Article & photos courtesy of Judi Short

If you don’t read the “Spaces” section of the Tribune (and it might also be in the D News) on Saturday, you are missing out on a very informative article written weekly by someone from Jordan Valley Conservation Garden Park.

A few weeks ago, Cynthia Bee wrote an article about the use of weed cloth or weed barrier in the garden. Her advice is that weed barrier cloth is a weed. It doesn’t work, it kills your soil, and it kills your plants. There is a LOT of weed barrier cloth at Gilgal, and her comments rolled around in my noggin for about a week, and then I asked John Silletto (we call him “shovel man”!) if he could look at how hard it would be to remove the cloth from under the redbud trees in the allee. Now, John doesn’t know he isn’t 25 any more, he tackles any project like a challenge, and before I knew it, he had peeled about 15′ of that cloth up, and asked me to take a look. 
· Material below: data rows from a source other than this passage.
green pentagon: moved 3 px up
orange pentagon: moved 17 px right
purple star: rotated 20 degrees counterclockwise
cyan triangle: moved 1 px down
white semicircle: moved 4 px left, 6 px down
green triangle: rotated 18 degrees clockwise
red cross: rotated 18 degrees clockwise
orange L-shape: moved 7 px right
Under the cloth, it looked like slick rock! No shovel or garden fork we had would penetrate it. I found Golden, and he told me that after the old adobe house was razed by the city, around 2001 or thereabouts, the city parks department filled in the hole and leveled the ground out with ROAD BASE!. I thought that was the cause of this problem. NOT! Golden told a tale of using pickaxes and who knows what else to try to get the holes dug for the eight trees.
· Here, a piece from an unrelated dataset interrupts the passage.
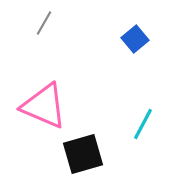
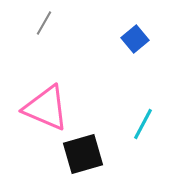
pink triangle: moved 2 px right, 2 px down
My plan was to bring in a load of compost, maybe cover it with bark, and let it fester, hoping in 50 years the worms would fix the soil. I sent some photos to JoDeane Condrat at USU and asked her if I was on the right track. She said I was, and not to ever use weed cloth. So, that is on the list of projects at Gilgal when the weather gets a bit cooler. Over time, we will remove the rest of the weed barrier cloth at Gilgal.

In my own garden, next to a vegetable box a stack of bark mulch in sacks sat over the winter. As I finally got the mulch spread around, I took out the bags and when I lifted the last one, there was that darn hard pan dirt again. It came over from Gilgal (ha ha!) So, the moral is that when you disturb the oxygen flow to the earth, you are paid back in spades with hard rocks that will take years to fix.

DON’T EVER USE WEED BARRIER CLOTH! And read the garden article in the “Spaces” section of the newspaper every Saturday for good tips and advice.